Records supplied>
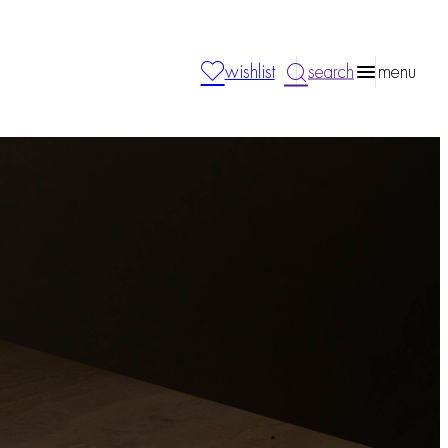
wishlist
search
menu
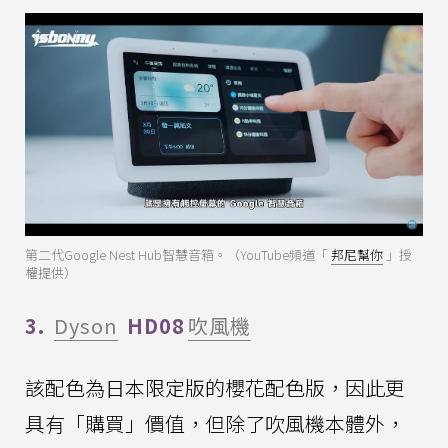
第二代Google Nest Hub智慧音箱。（YouTube頻道「
邦尼幫你
」授
權提供）
3.
Dyson
HD08
吹風機
該配色為日本限定版的櫻花配色版，因此更
具有「購買」價值，但除了吹風機本體外，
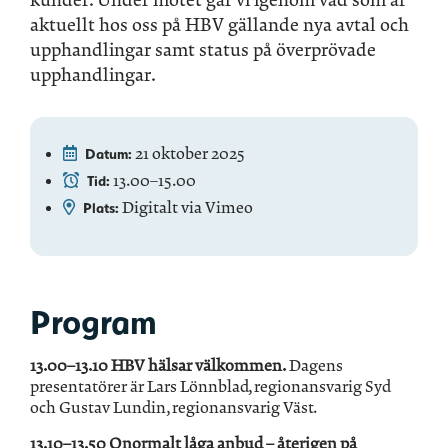
aktuellt hos oss på HBV gällande nya avtal och
upphandlingar samt status på överprövade
upphandlingar.
21 oktober 2025
Datum:
13.00–15.00
Tid:
Digitalt via Vimeo
Plats:
Program
13.00–13.10 HBV hälsar välkommen.
Dagens
presentatörer är Lars Lönnblad, regionansvarig Syd
och Gustav Lundin, regionansvarig Väst.
13.10–13.50 Onormalt låga anbud – återigen på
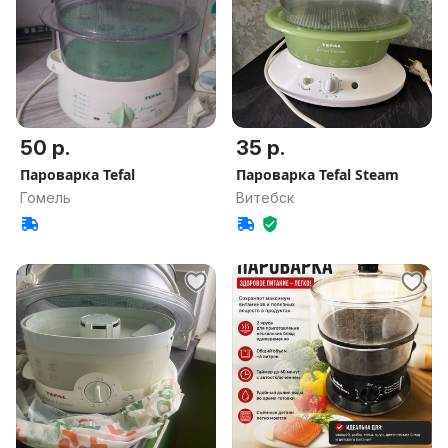
50 р.
35 р.
Пароварка Tefal
Пароварка Tefal Steam
Гомель
Витебск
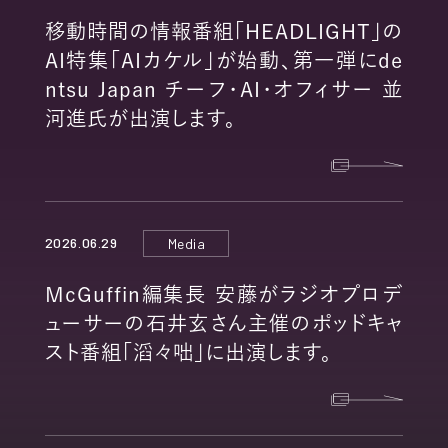
移動時間の情報番組「HEADLIGHT」の
AI特集「AIカケル」が始動、第一弾にde
ntsu Japan チーフ・AI・オフィサー 並
河進氏が出演します。
2026.06.29
Media
McGuffin編集長 安藤がラジオプロデ
ューサーの石井玄さん主催のポッドキャ
スト番組「滔々咄」に出演します。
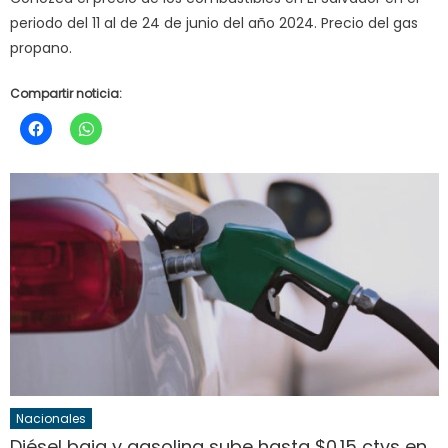
periodo del 11 al de 24 de junio del año 2024. Precio del gas
propano.
Compartir noticia:
Nacionales
Diésel baja y gasolina sube hasta $0.15 ctvs en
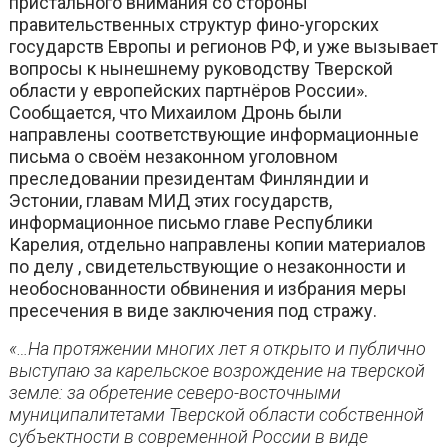
пристального внимания со стороны
правительственных структур фино-угорских
государств Европы и регионов РФ, и уже вызывает
вопросы к нынешнему руководству Тверской
области у европейских партнёров России».
Сообщается, что Михаилом Дронь были
направлены соответствующие информационные
письма о своём незаконном уголовном
преследовании президентам Финляндии и
Эстонии, главам МИД этих государств,
информационное письмо главе Республики
Карелия, отдельно направлены копии материалов
по делу , свидетельствующие о незаконности и
необоснованности обвинения и избрания меры
пресечения в виде заключения под стражу.
«…На протяжении многих лет я открыто и публично
выступаю за карельское возрождение на тверской
земле: за обретение северо-восточными
муниципалитетами Тверской области собственной
субъектности в современной России в виде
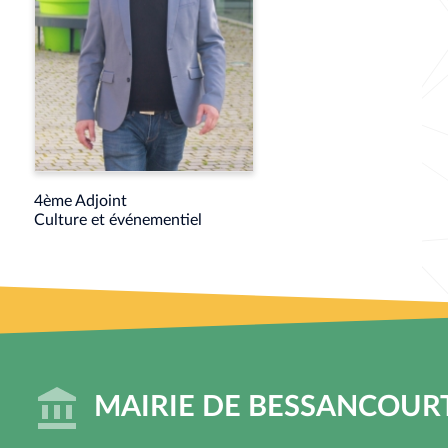
4ème Adjoint
Culture et événementiel
MAIRIE DE BESSANCOUR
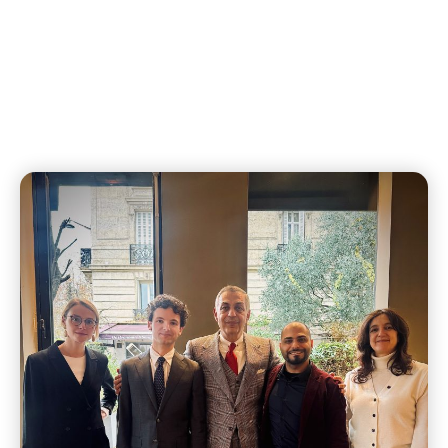
Lauréats 2025-2026 De La
Bourse Minou Amir-Aslani
December 16, 2025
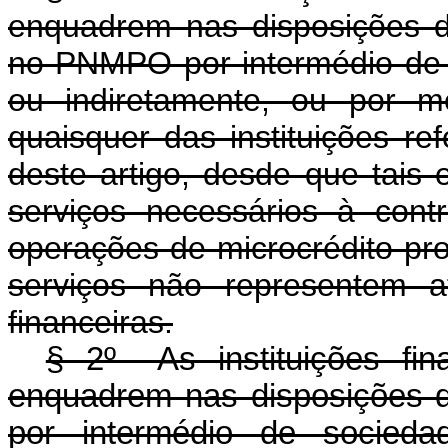
enquadrem nas disposições
no PNMPO por intermédio de s
ou indiretamente, ou por m
quaisquer das instituições re
deste artigo, desde que tais 
serviços necessários à con
operações de microcrédito pr
serviços não representem ati
financeiras.
§ 2º As instituições fin
enquadrem nas disposições
por intermédio de socieda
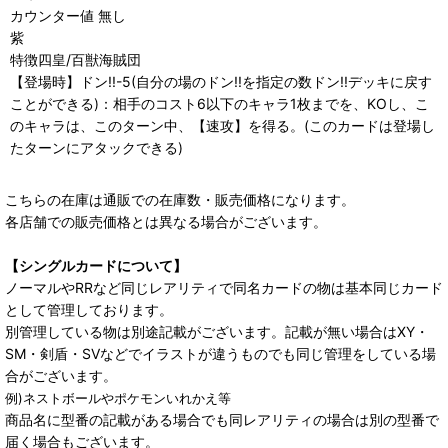
カウンター値 無し
紫
特徴四皇/百獣海賊団
【登場時】ドン!!-5(自分の場のドン!!を指定の数ドン!!デッキに戻す
ことができる)：相手のコスト6以下のキャラ1枚までを、KOし、こ
のキャラは、このターン中、【速攻】を得る。(このカードは登場し
たターンにアタックできる)
こちらの在庫は通販での在庫数・販売価格になります。
各店舗での販売価格とは異なる場合がございます。
【シングルカードについて】
ノーマルやRRなど同じレアリティで同名カードの物は基本同じカード
として管理しております。
別管理している物は別途記載がございます。記載が無い場合はXY・
SM・剣盾・SVなどでイラストが違うものでも同じ管理をしている場
合がございます。
例)ネストボールやポケモンいれかえ等
商品名に型番の記載がある場合でも同レアリティの場合は別の型番で
届く場合もございます。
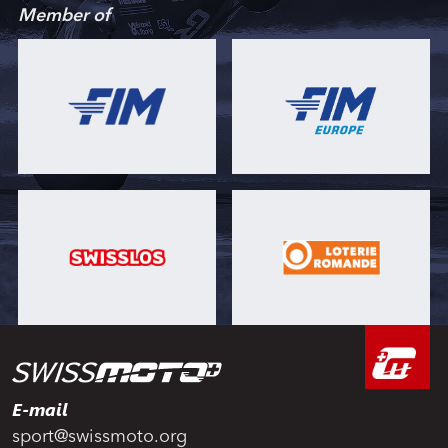
Member of
E-mail
sport@swissmoto.org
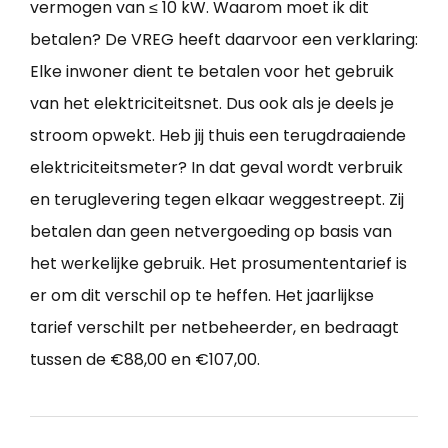
vermogen van ≤ 10 kW. Waarom moet ik dit
betalen? De VREG heeft daarvoor een verklaring:
Elke inwoner dient te betalen voor het gebruik
van het elektriciteitsnet. Dus ook als je deels je
stroom opwekt. Heb jij thuis een terugdraaiende
elektriciteitsmeter? In dat geval wordt verbruik
en teruglevering tegen elkaar weggestreept. Zij
betalen dan geen netvergoeding op basis van
het werkelijke gebruik. Het prosumententarief is
er om dit verschil op te heffen. Het jaarlijkse
tarief verschilt per netbeheerder, en bedraagt
tussen de €88,00 en €107,00.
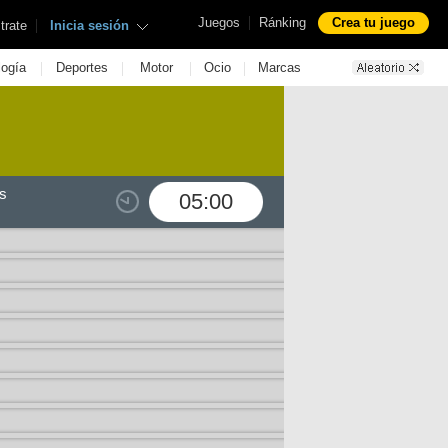
|
Juegos
Ránking
Crea tu juego
|
trate
Inicia sesión
|
|
|
|
logía
Deportes
Motor
Ocio
Marcas
s
05:00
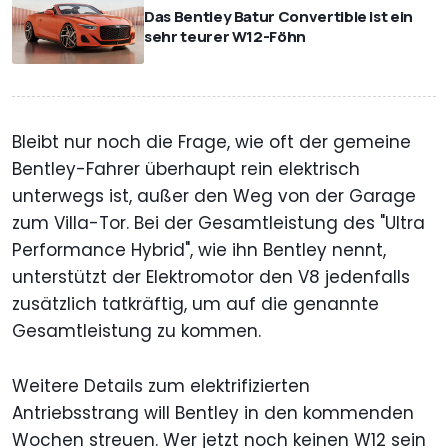
Das Bentley Batur Convertible ist ein
sehr teurer W12-Föhn
Bleibt nur noch die Frage, wie oft der gemeine
Bentley-Fahrer überhaupt rein elektrisch
unterwegs ist, außer den Weg von der Garage
zum Villa-Tor. Bei der Gesamtleistung des "Ultra
Performance Hybrid", wie ihn Bentley nennt,
unterstützt der Elektromotor den V8 jedenfalls
zusätzlich tatkräftig, um auf die genannte
Gesamtleistung zu kommen.
Weitere Details zum elektrifizierten
Antriebsstrang will Bentley in den kommenden
Wochen streuen. Wer jetzt noch keinen W12 sein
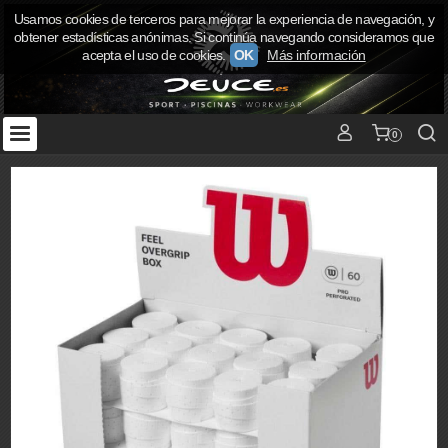
Usamos cookies de terceros para mejorar la experiencia de navegación, y
obtener estadísticas anónimas. Si continúa navegando consideramos que
acepta el uso de cookies.
OK
Más información
0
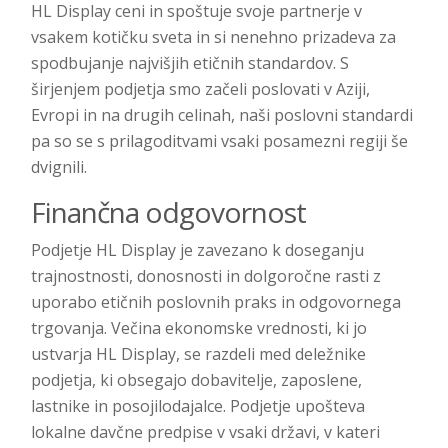
HL Display ceni in spoštuje svoje partnerje v
vsakem kotičku sveta in si nenehno prizadeva za
spodbujanje najvišjih etičnih standardov. S
širjenjem podjetja smo začeli poslovati v Aziji,
Evropi in na drugih celinah, naši poslovni standardi
pa so se s prilagoditvami vsaki posamezni regiji še
dvignili.
Finančna odgovornost
Podjetje HL Display je zavezano k doseganju
trajnostnosti, donosnosti in dolgoročne rasti z
uporabo etičnih poslovnih praks in odgovornega
trgovanja. Večina ekonomske vrednosti, ki jo
ustvarja HL Display, se razdeli med deležnike
podjetja, ki obsegajo dobavitelje, zaposlene,
lastnike in posojilodajalce. Podjetje upošteva
lokalne davčne predpise v vsaki državi, v kateri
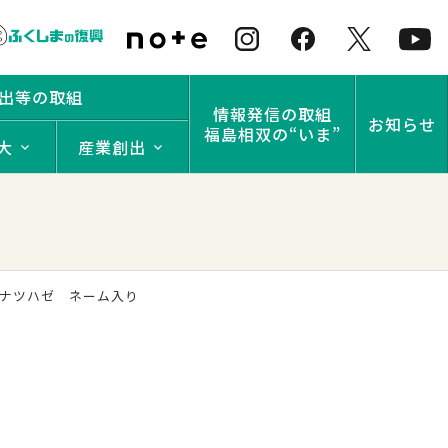
出等の取組
情報発信の取組
お知らせ
福島相双の“いま”
大
産業創出
てナツハゼ ネーム入り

Problem description>
Copy all the lines from the data above that hold the word "instituições".

Task output>
quaisquer das instituições re
§ 2º As instituições fin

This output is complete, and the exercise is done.